REQUIRED WORK — Please copy every line of the data in which the string "GLUTEN" appears.

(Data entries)
----

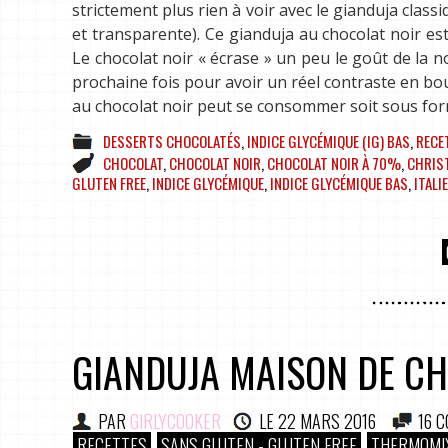
strictement plus rien à voir avec le gianduja class
et transparente). Ce gianduja au chocolat noir es
Le chocolat noir « écrase » un peu le goût de la no
prochaine fois pour avoir un réel contraste en bo
au chocolat noir peut se consommer soit sous for
DESSERTS CHOCOLATÉS
,
INDICE GLYCÉMIQUE (IG) BAS
,
RECE
CHOCOLAT
,
CHOCOLAT NOIR
,
CHOCOLAT NOIR À 70%
,
CHRIS
GLUTEN FREE
,
INDICE GLYCÉMIQUE
,
INDICE GLYCÉMIQUE BAS
,
ITALIE
GIANDUJA MAISON DE C
PAR
GIRLYCOOKER
LE
22 MARS 2016
16 
RECETTES
SANS GLUTEN - GLUTEN FREE
THERMOMI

----

RESPONSE TO THE EXERCISE —
GLUTEN FREE
SANS GLUTEN - GLUTEN FREE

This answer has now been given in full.